By Pedro Rodriguez in Haiti

Kentonn, 21 years old, a philosophy student and part-time farmer worker, Gonaives, Haiti. ©WFP/Pedro Rodrigues

Despite the numerous challenges that have displaced over 362,000 people in Haiti, the Ministry of Education and Vocational Training and partners are responding to urgent needs including ensuring that over a million children continue to receive daily school meals and remain in school. Nearly 50 percent of Haitians are facing acute food shortages, with approximately 1.4 million people experiencing emergency levels of hunger, most of them children. Providing meals in schools can guarantee these children at least one nutritious meal per day, as well as ensuring they can remain in school and have a chance to focus on their education. It will also help protect them from risks associated with incidents of violence and lawlessness in some areas, including being recruited by armed gangs.

 

The security crisis is affecting local markets and movement of food, making it difficult for some schools to access some ingredients. In areas such as Artibonite valley, which is the country’s breadbasket, some armed gangs recently invaded the area and took over farmland. The Haiti Home-grown school meals programme has turned its attention to local smallholder farmers working around schools to become the main source of food supplies to ease the delivery of ingredients in schools amid security concerns. Working with partners, the Ministry of Education is building capacities of 170 farmer associations with a membership of 20,000 smallholder farmers, to produce more food varieties.

 

The initiative is paying off as over 50 percent of the meals provided in schools are prepared with locally sourced ingredients. Buying from farmers is also in line with Haiti’s National School Feeding Policy and Strategy promoting use of local food in the programme by 2030. Efforts are creating synergies by connecting smallholder farmers who benefit from capacity-strengthening activities to schools and other local markets, reinforcing local food systems.

 

Smallholder farmers such as 41-year-old Iler Cambronne, who supplies banana-plantains in his community said he is happy to be able to quickly sell his fresh produce and making a good income.
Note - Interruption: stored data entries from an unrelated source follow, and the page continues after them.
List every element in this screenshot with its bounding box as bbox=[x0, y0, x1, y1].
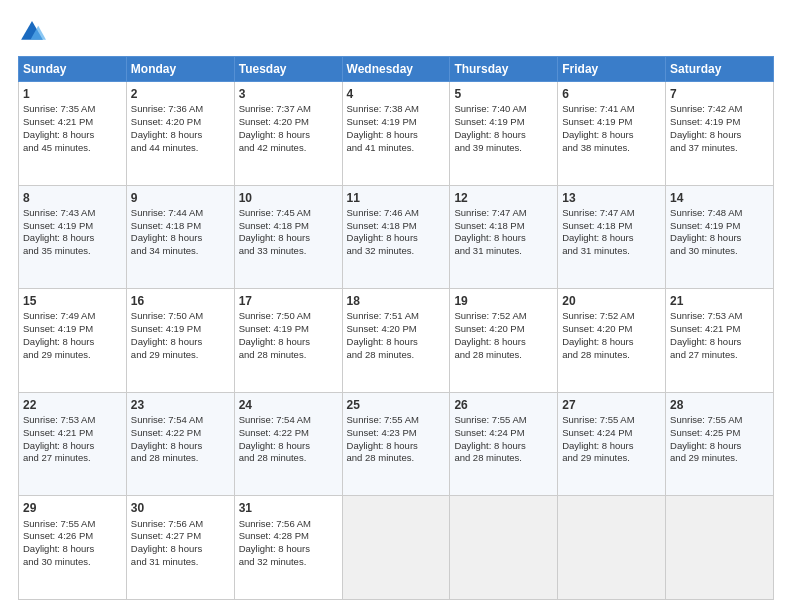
day-info-line: and 29 minutes. bbox=[23, 349, 122, 362]
week-row-4: 22Sunrise: 7:53 AMSunset: 4:21 PMDayligh… bbox=[19, 392, 774, 496]
day-info-line: and 28 minutes. bbox=[239, 349, 338, 362]
day-info-line: Sunrise: 7:37 AM bbox=[239, 103, 338, 116]
day-info-line: Sunrise: 7:46 AM bbox=[347, 207, 446, 220]
day-info-line: Daylight: 8 hours bbox=[239, 232, 338, 245]
day-info-line: Sunset: 4:20 PM bbox=[562, 323, 661, 336]
week-row-1: 1Sunrise: 7:35 AMSunset: 4:21 PMDaylight… bbox=[19, 82, 774, 186]
day-info-line: Sunrise: 7:55 AM bbox=[347, 414, 446, 427]
day-info-line: Sunrise: 7:54 AM bbox=[131, 414, 230, 427]
day-info-line: Sunset: 4:19 PM bbox=[670, 116, 769, 129]
calendar-cell: 27Sunrise: 7:55 AMSunset: 4:24 PMDayligh… bbox=[558, 392, 666, 496]
day-info-line: and 31 minutes. bbox=[131, 556, 230, 569]
day-info-line: and 28 minutes. bbox=[131, 452, 230, 465]
day-info-line: Sunset: 4:19 PM bbox=[23, 323, 122, 336]
day-info-line: and 45 minutes. bbox=[23, 142, 122, 155]
day-info-line: Daylight: 8 hours bbox=[562, 129, 661, 142]
day-info-line: Sunset: 4:28 PM bbox=[239, 530, 338, 543]
col-header-wednesday: Wednesday bbox=[342, 57, 450, 82]
day-info-line: Sunrise: 7:43 AM bbox=[23, 207, 122, 220]
day-number: 10 bbox=[239, 190, 338, 206]
day-info-line: Sunset: 4:22 PM bbox=[239, 427, 338, 440]
col-header-saturday: Saturday bbox=[666, 57, 774, 82]
day-number: 8 bbox=[23, 190, 122, 206]
day-info-line: and 37 minutes. bbox=[670, 142, 769, 155]
day-info-line: Sunset: 4:19 PM bbox=[23, 220, 122, 233]
day-info-line: Sunset: 4:18 PM bbox=[562, 220, 661, 233]
day-info-line: and 28 minutes. bbox=[454, 452, 553, 465]
day-info-line: Daylight: 8 hours bbox=[131, 232, 230, 245]
day-info-line: and 31 minutes. bbox=[562, 245, 661, 258]
day-info-line: Daylight: 8 hours bbox=[23, 336, 122, 349]
day-number: 11 bbox=[347, 190, 446, 206]
day-info-line: Daylight: 8 hours bbox=[562, 440, 661, 453]
day-info-line: Sunrise: 7:54 AM bbox=[239, 414, 338, 427]
day-info-line: Sunset: 4:22 PM bbox=[131, 427, 230, 440]
day-info-line: Sunrise: 7:56 AM bbox=[239, 518, 338, 531]
day-info-line: and 39 minutes. bbox=[454, 142, 553, 155]
day-info-line: Sunrise: 7:41 AM bbox=[562, 103, 661, 116]
day-info-line: Sunset: 4:24 PM bbox=[454, 427, 553, 440]
calendar-cell: 5Sunrise: 7:40 AMSunset: 4:19 PMDaylight… bbox=[450, 82, 558, 186]
calendar-cell: 15Sunrise: 7:49 AMSunset: 4:19 PMDayligh… bbox=[19, 289, 127, 393]
day-info-line: Sunset: 4:18 PM bbox=[239, 220, 338, 233]
calendar-cell: 16Sunrise: 7:50 AMSunset: 4:19 PMDayligh… bbox=[126, 289, 234, 393]
day-info-line: Daylight: 8 hours bbox=[670, 129, 769, 142]
calendar-cell: 7Sunrise: 7:42 AMSunset: 4:19 PMDaylight… bbox=[666, 82, 774, 186]
day-number: 14 bbox=[670, 190, 769, 206]
day-info-line: Sunrise: 7:35 AM bbox=[23, 103, 122, 116]
day-number: 25 bbox=[347, 397, 446, 413]
day-info-line: Sunrise: 7:53 AM bbox=[670, 310, 769, 323]
day-info-line: Daylight: 8 hours bbox=[454, 129, 553, 142]
col-header-sunday: Sunday bbox=[19, 57, 127, 82]
calendar-cell: 1Sunrise: 7:35 AMSunset: 4:21 PMDaylight… bbox=[19, 82, 127, 186]
day-info-line: and 30 minutes. bbox=[23, 556, 122, 569]
day-info-line: Sunrise: 7:49 AM bbox=[23, 310, 122, 323]
day-info-line: Sunrise: 7:44 AM bbox=[131, 207, 230, 220]
day-info-line: Sunset: 4:23 PM bbox=[347, 427, 446, 440]
day-info-line: Sunrise: 7:56 AM bbox=[131, 518, 230, 531]
day-number: 31 bbox=[239, 500, 338, 516]
calendar-cell: 23Sunrise: 7:54 AMSunset: 4:22 PMDayligh… bbox=[126, 392, 234, 496]
header bbox=[18, 18, 774, 46]
day-info-line: Daylight: 8 hours bbox=[670, 232, 769, 245]
day-info-line: and 30 minutes. bbox=[670, 245, 769, 258]
day-number: 17 bbox=[239, 293, 338, 309]
day-info-line: Sunrise: 7:45 AM bbox=[239, 207, 338, 220]
day-info-line: Sunrise: 7:47 AM bbox=[454, 207, 553, 220]
day-info-line: Daylight: 8 hours bbox=[454, 440, 553, 453]
day-number: 18 bbox=[347, 293, 446, 309]
calendar-cell: 31Sunrise: 7:56 AMSunset: 4:28 PMDayligh… bbox=[234, 496, 342, 600]
day-info-line: Sunrise: 7:51 AM bbox=[347, 310, 446, 323]
day-info-line: Sunrise: 7:52 AM bbox=[454, 310, 553, 323]
day-info-line: Sunrise: 7:55 AM bbox=[23, 518, 122, 531]
day-info-line: and 32 minutes. bbox=[239, 556, 338, 569]
day-info-line: and 33 minutes. bbox=[239, 245, 338, 258]
calendar-cell: 3Sunrise: 7:37 AMSunset: 4:20 PMDaylight… bbox=[234, 82, 342, 186]
day-info-line: Sunrise: 7:53 AM bbox=[23, 414, 122, 427]
day-info-line: Sunrise: 7:55 AM bbox=[562, 414, 661, 427]
day-info-line: Sunrise: 7:38 AM bbox=[347, 103, 446, 116]
day-info-line: Sunset: 4:27 PM bbox=[131, 530, 230, 543]
day-info-line: Sunset: 4:19 PM bbox=[670, 220, 769, 233]
calendar-cell: 22Sunrise: 7:53 AMSunset: 4:21 PMDayligh… bbox=[19, 392, 127, 496]
calendar-cell: 19Sunrise: 7:52 AMSunset: 4:20 PMDayligh… bbox=[450, 289, 558, 393]
day-info-line: and 35 minutes. bbox=[23, 245, 122, 258]
day-info-line: Daylight: 8 hours bbox=[670, 440, 769, 453]
week-row-3: 15Sunrise: 7:49 AMSunset: 4:19 PMDayligh… bbox=[19, 289, 774, 393]
day-info-line: and 38 minutes. bbox=[562, 142, 661, 155]
day-info-line: Sunset: 4:19 PM bbox=[562, 116, 661, 129]
day-number: 19 bbox=[454, 293, 553, 309]
day-info-line: Sunrise: 7:50 AM bbox=[131, 310, 230, 323]
day-info-line: Sunset: 4:19 PM bbox=[239, 323, 338, 336]
calendar-cell: 21Sunrise: 7:53 AMSunset: 4:21 PMDayligh… bbox=[666, 289, 774, 393]
day-info-line: Daylight: 8 hours bbox=[454, 336, 553, 349]
week-row-2: 8Sunrise: 7:43 AMSunset: 4:19 PMDaylight… bbox=[19, 185, 774, 289]
day-info-line: and 28 minutes. bbox=[347, 349, 446, 362]
day-number: 7 bbox=[670, 86, 769, 102]
day-number: 26 bbox=[454, 397, 553, 413]
day-info-line: Sunrise: 7:50 AM bbox=[239, 310, 338, 323]
day-info-line: Sunset: 4:19 PM bbox=[454, 116, 553, 129]
day-number: 16 bbox=[131, 293, 230, 309]
day-number: 4 bbox=[347, 86, 446, 102]
calendar-cell bbox=[666, 496, 774, 600]
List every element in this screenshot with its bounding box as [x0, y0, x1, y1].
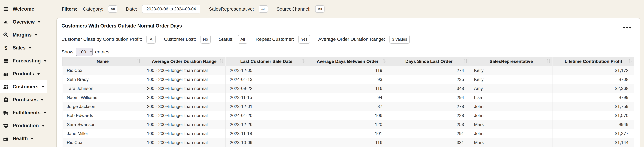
sidebar-item-label: Forecasting — [13, 58, 41, 64]
sort-arrows-icon — [546, 58, 550, 65]
sidebar-item-customers[interactable]: Customers — [0, 80, 48, 93]
column-header-label: Days Since Last Order — [405, 59, 452, 64]
filters-label: Filters: — [62, 6, 78, 12]
filter-label: Repeat Customer: — [256, 36, 294, 42]
cell-name: Ric Cox — [62, 66, 143, 75]
filter-label: Customer Lost: — [164, 36, 196, 42]
column-header-label: Name — [97, 59, 109, 64]
cell-days-since-last-order: 228 — [388, 111, 470, 120]
table-row: Jane Miller100 - 200% longer than normal… — [62, 129, 634, 138]
sidebar-item-sales[interactable]: $Sales — [0, 42, 48, 54]
cell-average-order-duration-range: 100 - 200% longer than normal — [143, 66, 226, 75]
dollar-icon: $ — [2, 44, 9, 51]
cell-average-days-between-order: 87 — [307, 102, 388, 111]
cell-lifetime-contribution-profit: $2,368 — [553, 84, 634, 93]
status-filter-button[interactable]: All — [238, 35, 248, 44]
cell-lifetime-contribution-profit: $1,570 — [553, 111, 634, 120]
column-header-label: Average Order Duration Range — [152, 59, 216, 64]
column-header-average-days-between-order[interactable]: Average Days Between Order — [307, 57, 388, 66]
cell-salesrepresentative: John — [470, 129, 552, 138]
cell-last-customer-sale-date: 2023-10-09 — [226, 138, 307, 147]
sidebar-item-welcome[interactable]: Welcome — [0, 2, 48, 16]
column-header-salesrepresentative[interactable]: SalesRepresentative — [470, 57, 552, 66]
cell-last-customer-sale-date: 2024-01-13 — [226, 75, 307, 84]
chevron-down-icon — [31, 138, 34, 140]
cell-last-customer-sale-date: 2023-12-01 — [226, 102, 307, 111]
sidebar-item-margins[interactable]: $Margins — [0, 28, 48, 42]
sidebar-item-fulfillments[interactable]: Fulfillments — [0, 106, 48, 119]
cell-salesrepresentative: Lisa — [470, 93, 552, 102]
sidebar-item-label: Welcome — [13, 6, 34, 12]
cell-lifetime-contribution-profit: $799 — [553, 93, 634, 102]
column-header-last-customer-sale-date[interactable]: Last Customer Sale Date — [226, 57, 307, 66]
cell-last-customer-sale-date: 2023-11-15 — [226, 93, 307, 102]
open-box-icon — [2, 122, 9, 129]
cell-salesrepresentative: Kelly — [470, 75, 552, 84]
customer-lost-filter-button[interactable]: No — [200, 35, 210, 44]
ellipsis-icon[interactable] — [622, 26, 632, 30]
blocks-chart-icon — [2, 70, 9, 77]
chevron-down-icon — [34, 34, 38, 36]
cell-average-days-between-order: 94 — [307, 93, 388, 102]
table-row: Seth Brady100 - 200% longer than normal2… — [62, 75, 634, 84]
cell-salesrepresentative: Kelly — [470, 66, 552, 75]
table-header-row: NameAverage Order Duration RangeLast Cus… — [62, 57, 634, 66]
customers-table: NameAverage Order Duration RangeLast Cus… — [62, 57, 634, 147]
page-title: Customers With Orders Outside Normal Ord… — [62, 23, 635, 29]
sidebar-item-overview[interactable]: Overview — [0, 16, 48, 28]
menu-icon — [2, 6, 9, 12]
salesrepresentative-filter-button[interactable]: All — [259, 5, 268, 13]
cell-last-customer-sale-date: 2023-11-18 — [226, 129, 307, 138]
cell-days-since-last-order: 274 — [388, 66, 470, 75]
entries-label: entries — [95, 49, 109, 54]
clipboard-icon — [2, 96, 9, 103]
column-header-days-since-last-order[interactable]: Days Since Last Order — [388, 57, 470, 66]
filter-label: Average Order Duration Range: — [318, 36, 385, 42]
cell-average-order-duration-range: 200 - 300% longer than normal — [143, 102, 226, 111]
customer-lost-filter-group: Customer Lost:No — [164, 35, 210, 44]
salesrepresentative-filter-group: SalesRepresentative:All — [209, 5, 268, 13]
sidebar-item-forecasting[interactable]: Forecasting — [0, 54, 48, 67]
column-header-label: Lifetime Contribution Profit — [565, 59, 622, 64]
status-filter-group: Status:All — [219, 35, 248, 44]
sourcechannel-filter-button[interactable]: All — [315, 5, 324, 13]
sort-arrows-icon — [628, 58, 632, 65]
sidebar-item-production[interactable]: Production — [0, 119, 48, 132]
repeat-customer-filter-button[interactable]: Yes — [298, 35, 310, 44]
cell-days-since-last-order: 291 — [388, 129, 470, 138]
cell-average-order-duration-range: 100 - 200% longer than normal — [143, 120, 226, 129]
sidebar-item-health[interactable]: Health — [0, 132, 48, 145]
cell-days-since-last-order: 348 — [388, 84, 470, 93]
report-card: Customers With Orders Outside Normal Ord… — [56, 18, 640, 147]
entries-select[interactable]: 100 — [76, 48, 92, 56]
column-header-name[interactable]: Name — [62, 57, 143, 66]
cell-average-days-between-order: 120 — [307, 120, 388, 129]
cell-average-order-duration-range: 100 - 200% longer than normal — [143, 111, 226, 120]
average-order-duration-range-filter-button[interactable]: 3 Values — [390, 35, 410, 44]
category-filter-button[interactable]: All — [108, 5, 118, 13]
sourcechannel-filter-group: SourceChannel:All — [276, 5, 324, 13]
truck-icon — [2, 110, 9, 116]
date-range-input[interactable]: 2023-09-06 to 2024-09-04 — [142, 4, 200, 14]
factory-icon — [2, 135, 9, 142]
show-label: Show — [62, 49, 73, 54]
sidebar-item-label: Overview — [13, 19, 34, 25]
cell-name: Naomi Williams — [62, 93, 143, 102]
sidebar-item-purchases[interactable]: Purchases — [0, 93, 48, 106]
cell-days-since-last-order: 253 — [388, 120, 470, 129]
cell-average-order-duration-range: 100 - 200% longer than normal — [143, 138, 226, 147]
chevron-down-icon — [42, 125, 45, 126]
data-table-wrapper: NameAverage Order Duration RangeLast Cus… — [62, 57, 634, 147]
cell-last-customer-sale-date: 2023-12-05 — [226, 66, 307, 75]
table-row: Ric Cox100 - 200% longer than normal2023… — [62, 66, 634, 75]
column-header-lifetime-contribution-profit[interactable]: Lifetime Contribution Profit — [553, 57, 634, 66]
sidebar-item-label: Customers — [13, 84, 38, 90]
customer-class-by-contribution-profit-filter-group: Customer Class by Contribution Profit:A — [62, 35, 156, 44]
sidebar-item-label: Sales — [13, 45, 26, 51]
column-header-average-order-duration-range[interactable]: Average Order Duration Range — [143, 57, 226, 66]
chevron-down-icon — [42, 86, 44, 88]
chevron-down-icon — [37, 73, 40, 75]
sidebar-item-products[interactable]: Products — [0, 67, 48, 80]
table-row: Jorge Jackson200 - 300% longer than norm… — [62, 102, 634, 111]
customer-class-by-contribution-profit-filter-button[interactable]: A — [146, 35, 156, 44]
“I feel proud to be able to contribute to the programme and provide an essential service to my country, particularly with the current situation in the country. I am encouraged that my plantains are among the food eaten in schools, and to see that the children like them,” Cambronne said.

 

To meet the high demand, he has employed 10 people from his community to help him on his farm. “I am selling up to 50 dozen bunches of plantains each week and this is good business.” Cambronne is planning to expand his production to ensure adequate supplies throughout the year. The income Cambronne and other smallholder farmers earn is helping them meet their household needs and to pay the workers helping them on their farms.

 

One of the part-time workers at Cambronne’s farm is Kentonn, aged 21. He has benefitted from school meals while in primary school, and said he is happy to support efforts to buy from local farmers to ensure provision of meals in schools is not disrupted by challenges to deliver food imports. Moreover, he said, the students will eat fresh and nutritious food they are familiar with while the local farmers can create jobs for others to help them meet the demand. “It really gives me joy to see that children will be able to eat at school because this support is very important. As a student, when you are hungry, no matter how good the teacher is in their job, learning is impossible,” he said.

 

Haiti joined the Global School Meals Coalition in April 2022, and this inspired the Ministry of Education and Vocational Training to develop a new School Feeding Policy launched in January this year. The Policy sets an ambitious goal to achieve universal coverage, using local produce by 2030, emphasizing strengthening partnerships to deliver meals to all children.

 

In April this year, Haiti signed a partnership with the Inter-American Development Bank, Education Above All, and the Global Partnership for Education, totalling USD 44 million, of which USD 11.5 million will be allocated to school meals interventions targeting 30,000 children over three school years.